Augustine wrote that the history of the human race is the history of two groups of people, each having a distinct origin, development, characteristic, and destiny. He said, “These two cities are formed by two loves: the earthly by the love of self, even to the contempt of God; the heavenly by the love of God, even to the contempt of self.”
Looking For Kingdom Builders!
The same DNA in Cain is in those who are lovers of self to the exclusion of Christ. One must have a transfusion of the blood of Christ through repentance and forgiveness, becoming ‘born again’ and enabling a person to stop the restlessness that drives them always to be searching but never finding. God is looking for Kingdom builders, those who understand the times and know what to do. Culture is changed, not so much by legislating laws or the power of do’s and don’ts, but by the transforming power that comes through a changed heart which only a loving Father can provide.

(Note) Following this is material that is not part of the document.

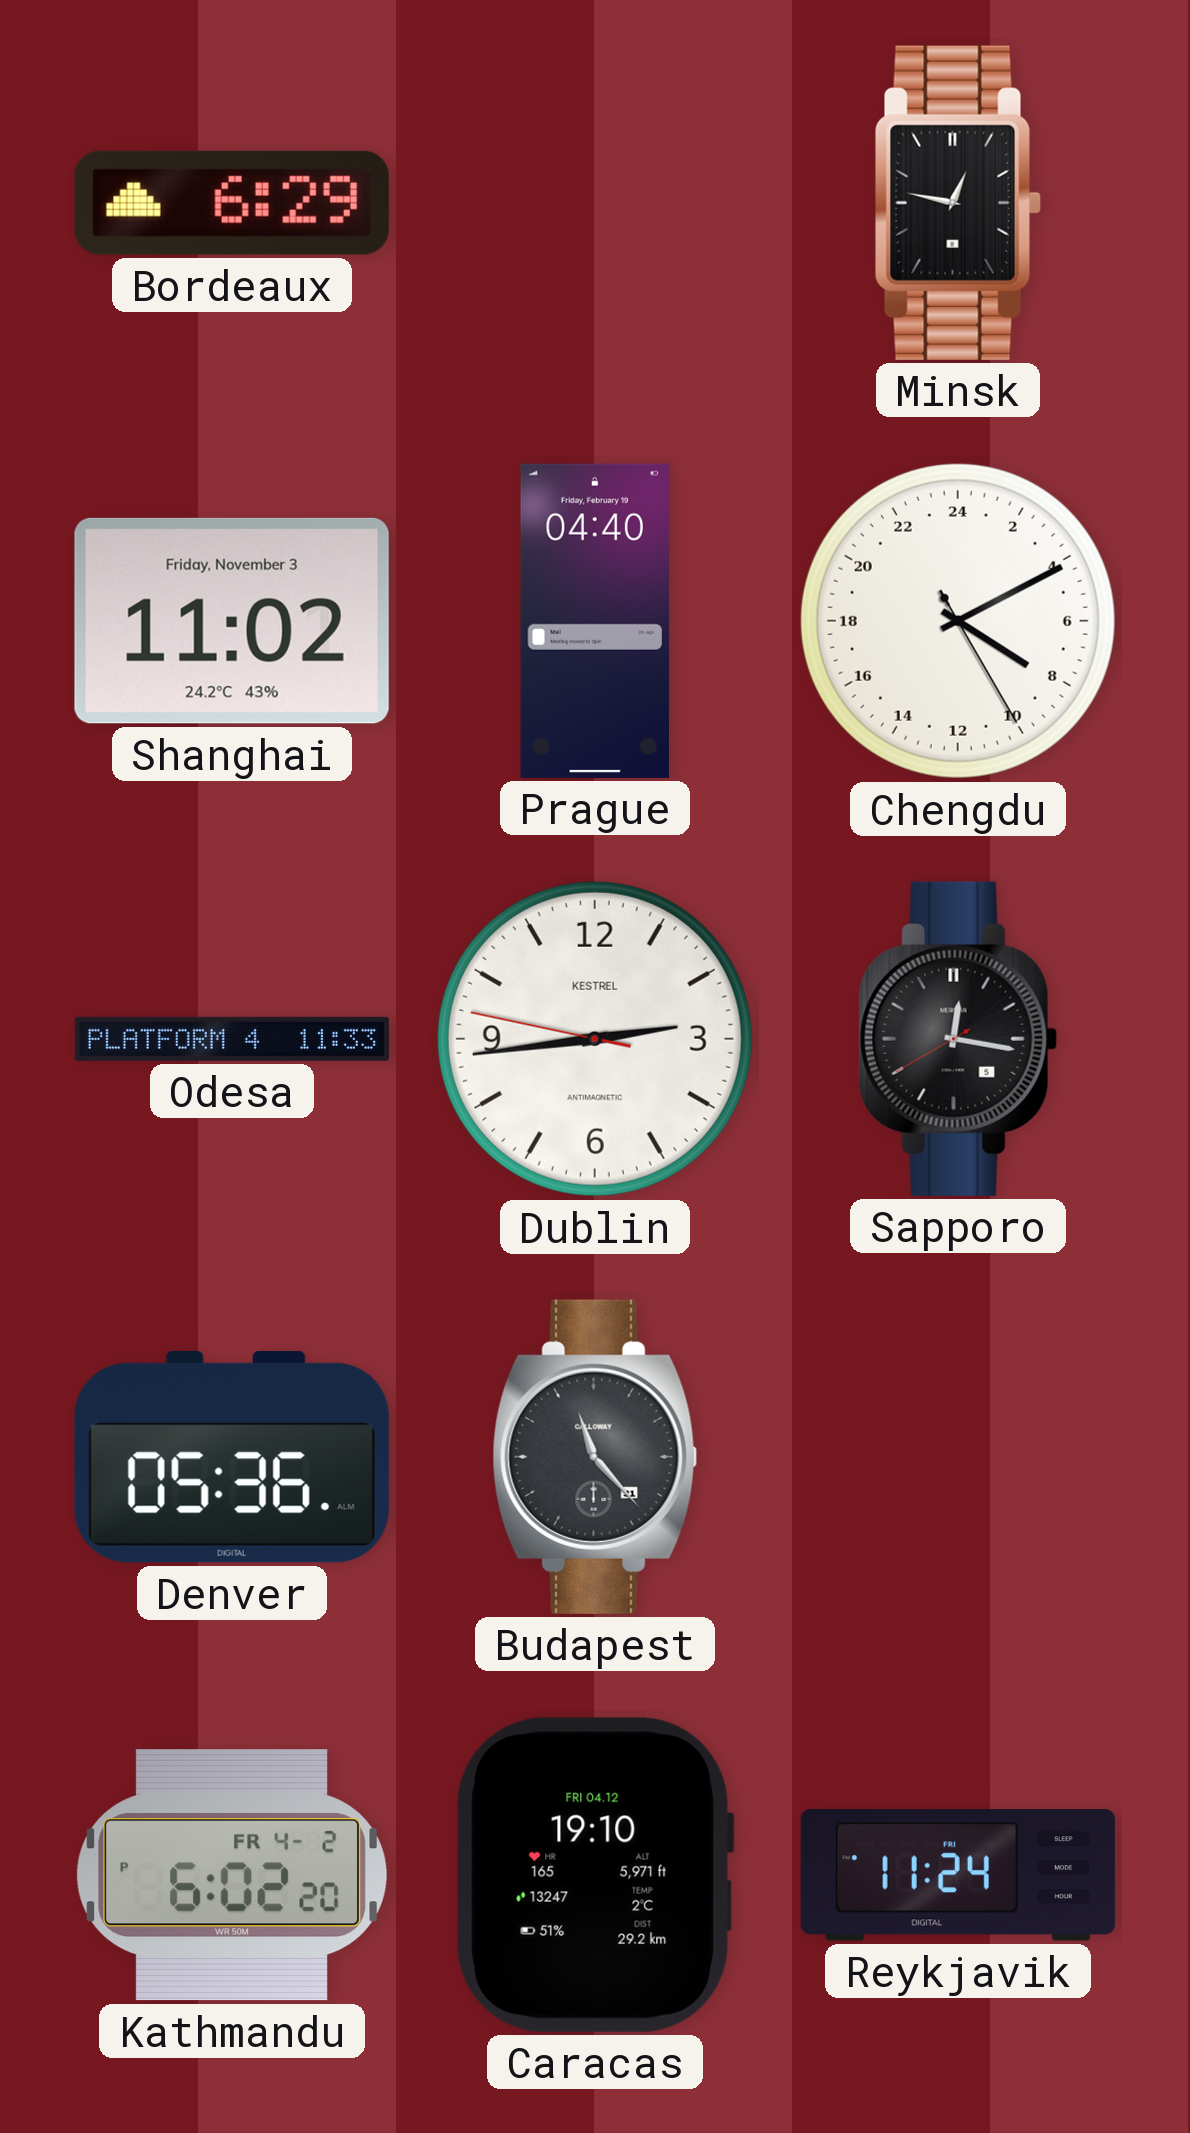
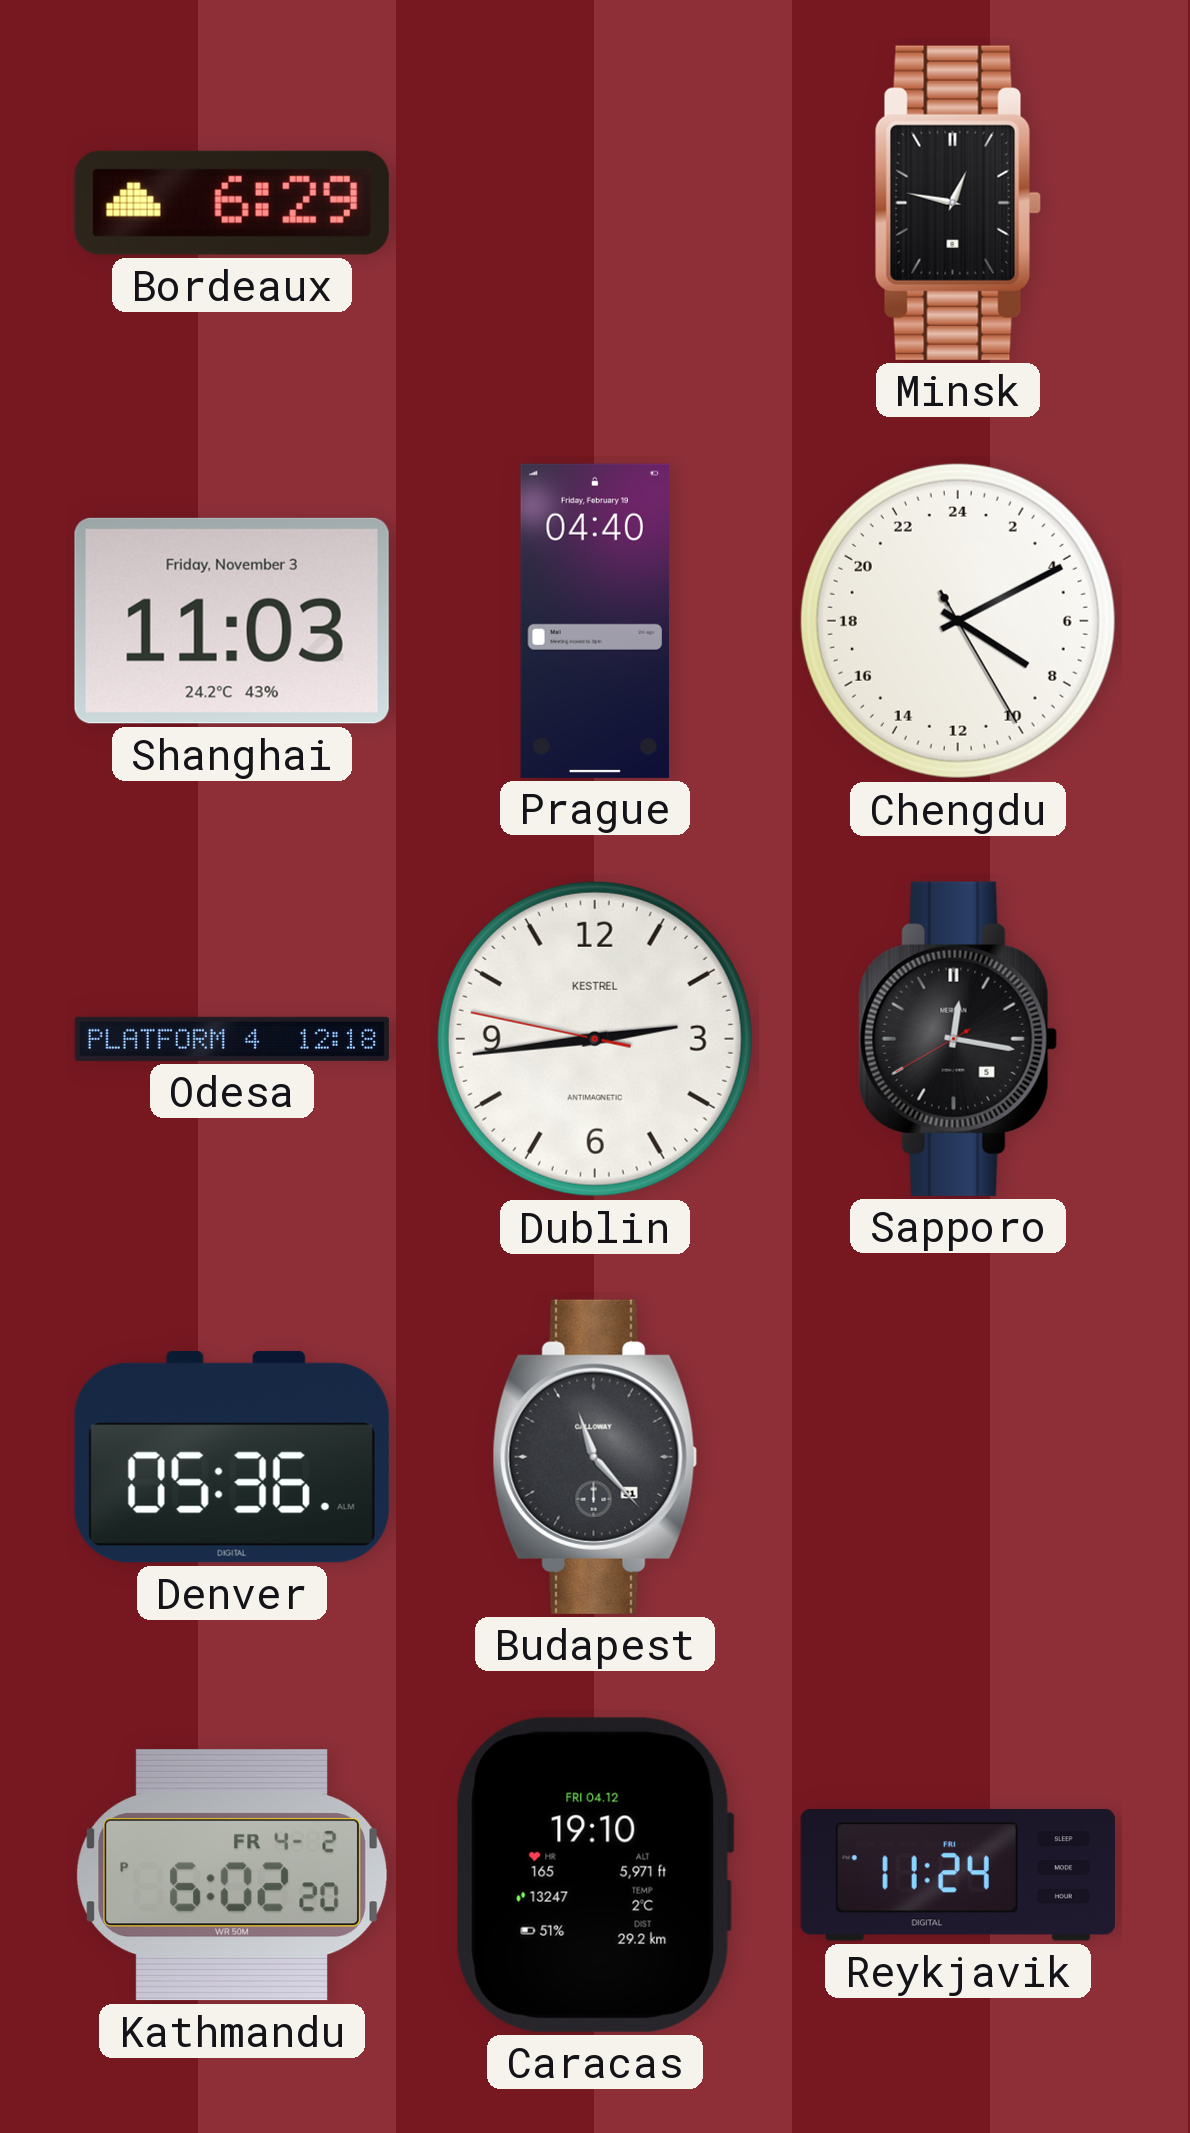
Shanghai: 11:02 -> 11:03
Odesa: 11:33 -> 12:18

Four Characteristics That Mark the Societies We Live In.
1. Loss of our Roots: The world wants to come home, but it cannot as long as it desires to return on its own terms. Cain had no change of heart, softening of temper, or love of family.
2. Closeness without Community: Surrounded by millions of people, our culture screams loneliness. Perhaps like Cain, we are all tempted to be led to wander by our own sense of guilt, hardness of heart, and fear of retribution.
3. Worship of Outward Beauty: Be careful to not be enticed by a culture that is committed to physical pleasure, beauty, and charm. It is truly the sin that is crouching at your door that desires to master you
4. Pride in Passion: The last characteristic of Cain’s civilization is pride, culminating in an arrogant defense of murder. Cain complained that his punishment was more than he could bear yet he refused to repent for killing his brother.
The only answer is Jesus. John 3:35-36 NKJ says this, “The Father loves the Son and has given all things into His hands. He who believes in the Son has everlasting life, and he who does not believe the Son shall not see life, but the wrath of God abides on him.” The cry within the heart of humanity is to come home to the Father, otherwise, they will be ‘restless wanderers’ for the rest of their lives. Jesus came to eradicate the wandering orphan spirit forever. He is the way, the truth, and the life, and the only way to the Father is through Him.